- A home loan is one of the most important loans for any individual who wishes to get a house
- A term plan can act as a backup to cover your home loan when you are not there
- Plan your coverage meticulouslyThe pay out of a term life insurance can be used to settle the outstanding home loan amount and other financial liabilities
For most of us, owning a home is a key financial milestone that warrants years of savings, a stable income, and long-term financial planning. The astronomical real estate prices, especially in the metros and major towns, have compelled buyers to avail housing loans to fulfill their dream of owning a house.
Lenders usually finance up to 80% the cost of the property, while the remaining 20% is paid by the borrower as down payment. In addition, there are several add-on expenses related to registration, stamp duty, society transfer charges, interiors, and decor, etc. Prudent financial planning suggests that the loan Equated Monthly Instalments (EMIs) should not exceed 50% of the borrower’s monthly income. This helps ensure that your budget is not stretched thin and you are able to comfortably meet your monthly household expenses.
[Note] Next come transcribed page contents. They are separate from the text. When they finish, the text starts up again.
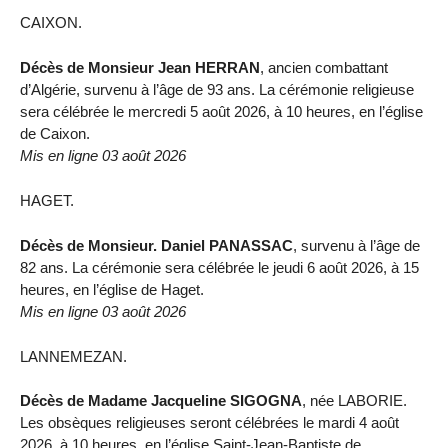
CAIXON.
Décès de Monsieur Jean HERRAN
, ancien combattant
d’Algérie, survenu à l’âge de 93 ans. La cérémonie religieuse
sera célébrée le mercredi 5 août 2026, à 10 heures, en l’église
de Caixon.
Mis en ligne 03 août 2026
HAGET.
Décès de Monsieur. Daniel PANASSAC
, survenu à l’âge de
82 ans. La cérémonie sera célébrée le jeudi 6 août 2026, à 15
heures, en l’église de Haget.
Mis en ligne 03 août 2026
LANNEMEZAN.
Décès de Madame Jacqueline SIGOGNA
, née LABORIE.
Les obsèques religieuses seront célébrées le mardi 4 août
2026, à 10 heures, en l’église Saint-Jean-Baptiste de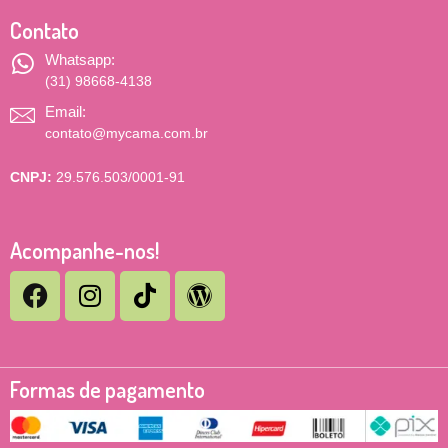
Contato
Whatsapp:
(31) 98668-4138
Email:
contato@mycama.com.br
CNPJ:
29.576.503/0001-91
Acompanhe-nos!
Formas de pagamento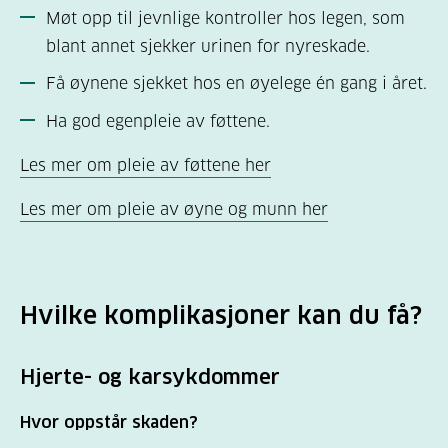
Møt opp til jevnlige kontroller hos legen, som
blant annet sjekker urinen for nyreskade.
Få øynene sjekket hos en øyelege én gang i året.
Ha god egenpleie av føttene.
Les mer om pleie av føttene her
Les mer om pleie av øyne og munn her
Hvilke komplikasjoner kan du få?
Hjerte- og karsykdommer
Hvor oppstår skaden?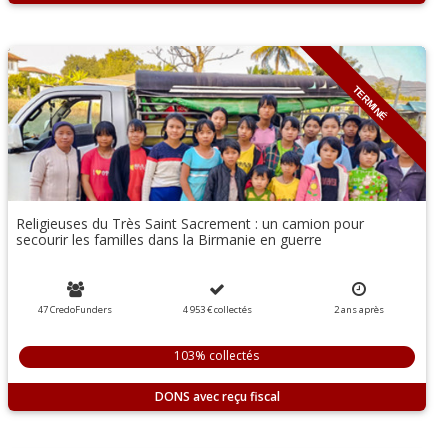
TERMINÉ
Religieuses du Très Saint Sacrement : un camion pour
secourir les familles dans la Birmanie en guerre
47 CredoFunders
4 953 €
collectés
2
ans
après
103% collectés
DONS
Why Should One Cover Home Loans?
Home loans are long-term contracts, usually stretching up to 20 - 25 years. The arrangement is based on the fundamental assumption that you will be working throughout the loan repayment period and there will be a regular income. However, life is uncertain. In case of an unforeseen event that cuts off the regular income the burden of EMIs might become a financial burden to your family. A home loan of ₹ 30 lakh, for example, availed at 8.3% interest for 20 years will put a commitment of over ₹ 25,000 to be paid in the form of EMI.
That is why covering the loan is highly recommended. In case of an early demise of the borrower, the proceeds from a life insurance plan forms a shield that protects your family by helping them pay-off the outstanding home loan.
Here are some more compelling reasons to consider term life insurance especially if you have availed or are planning to avail a home loan:
A Large Cover For A Small Premium
If you have a home loan, you should consider getting an equivalent life cover. Term life insurance, being a pure protection plan, is one of the most affordable life insurance plans that can give you a large cover. By paying a small premium, you can avail the cover that will bring you peace of mind and protect your family in case of an eventuality.
Term Insurance Comes with Fixed Benefit
Several lenders offer life insurance cover that works as a home loan protection plan. Their cover is relative to the loan repayment schedule. As you keep on paying and the outstanding principal amount reduces, so does the life cover. Their purpose is to secure the loan, not your life!
However, unlike a loan protection plan, the sum assured for a term life insurance plan remains fixed throughout the policy. The pay-out can then be used for repayment of not just the home loan, but also to meet other financial obligations by your family in your absence.
Term Plan Supports During Home Loan Transfer
When you avail a term life insurance cover from a life insurance company, the benefits stay with you irrespective of the lender. Even if you decide to transfer your home loan from one lender to another, your life cover remains intact and you do not need to re-apply for the same. Even after the loan term is completed, the family can continue to enjoy the coverage offered by a life insurance policy. This works as a safeguard for any other loans, liabilities, outstanding or financial goals.